Source data:
* * * * * * * * *
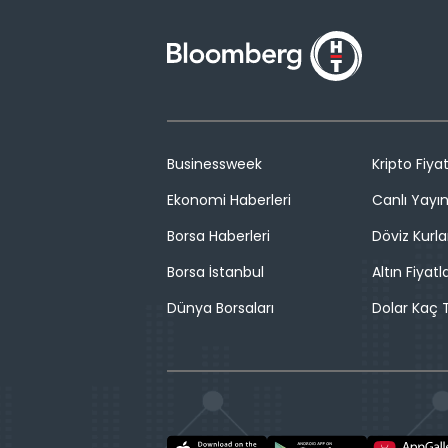
Businessweek
Kripto Fiyat
Ekonomi Haberleri
Canlı Yayı
Borsa Haberleri
Döviz Kurla
Borsa İstanbul
Altın Fiyatla
Dünya Borsaları
Dolar Kaç T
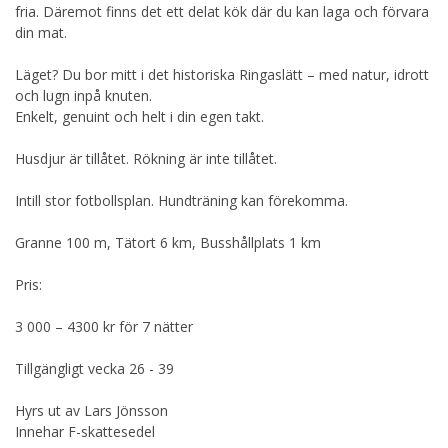
fria. Däremot finns det ett delat kök där du kan laga och förvara
din mat.
Läget? Du bor mitt i det historiska Ringaslätt – med natur, idrott
och lugn inpå knuten.
Enkelt, genuint och helt i din egen takt.
Husdjur är tillåtet. Rökning är inte tillåtet.
Intill stor fotbollsplan. Hundträning kan förekomma.
Granne 100 m, Tätort 6 km, Busshållplats 1 km
Pris:
3 000 – 4300 kr för 7 nätter
Tillgängligt vecka 26 - 39
Hyrs ut av Lars Jönsson
Innehar F-skattesedel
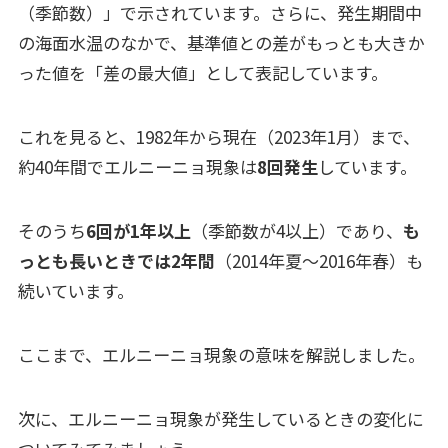
（季節数）」で示されています。さらに、発生期間中
の海面水温のなかで、基準値との差がもっとも大きか
った値を「差の最大値」として表記しています。
これを見ると、1982年から現在（2023年1月）まで、
約40年間でエルニーニョ現象は
8回発生
しています。
そのうち
6回が1年以上
（季節数が4以上）であり、
も
っとも長いときでは2年間
（
2014年夏～2016年春）も
続いています。
ここまで、エルニーニョ現象の意味を解説しました。
次に、エルニーニョ現象が発生しているときの変化に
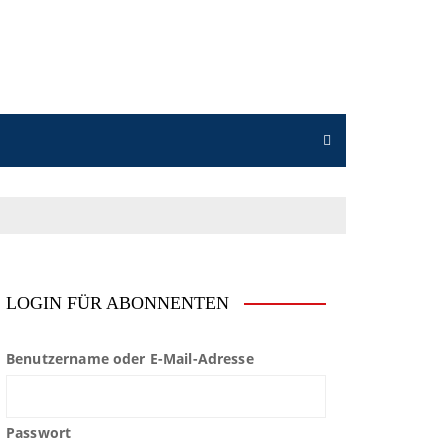
LOGIN FÜR ABONNENTEN
Benutzername oder E-Mail-Adresse
Passwort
* * * * * * * * *
→ What to produce:
Read through the entries, then copy every line where the string "Haberleri" is found.

→ Problem solution:
Ekonomi Haberleri
Borsa Haberleri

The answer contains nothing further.